=== Section Start ===

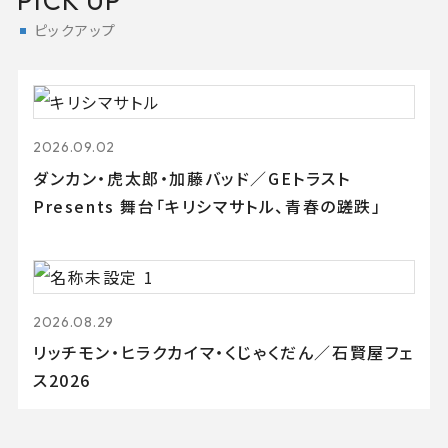
PICK UP
ピックアップ
2026.09.02
ダンカン・虎太郎・加藤バッド／GEトラスト
Presents 舞台「キリシマサトル、青春の蹉跌」
2026.08.29
リッチモン・ヒラクカイマ・くじゃくだん／石賢屋フェ
ス2026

=== Section End ===

#### [Aim of the exercise]
Rewrite the data above exactly as given, but omit the images.

#### [Task result]
PICK UP
ピックアップ
2026.09.02
ダンカン・虎太郎・加藤バッド／GEトラスト
Presents 舞台「キリシマサトル、青春の蹉跌」
2026.08.29
リッチモン・ヒラクカイマ・くじゃくだん／石賢屋フェ
ス2026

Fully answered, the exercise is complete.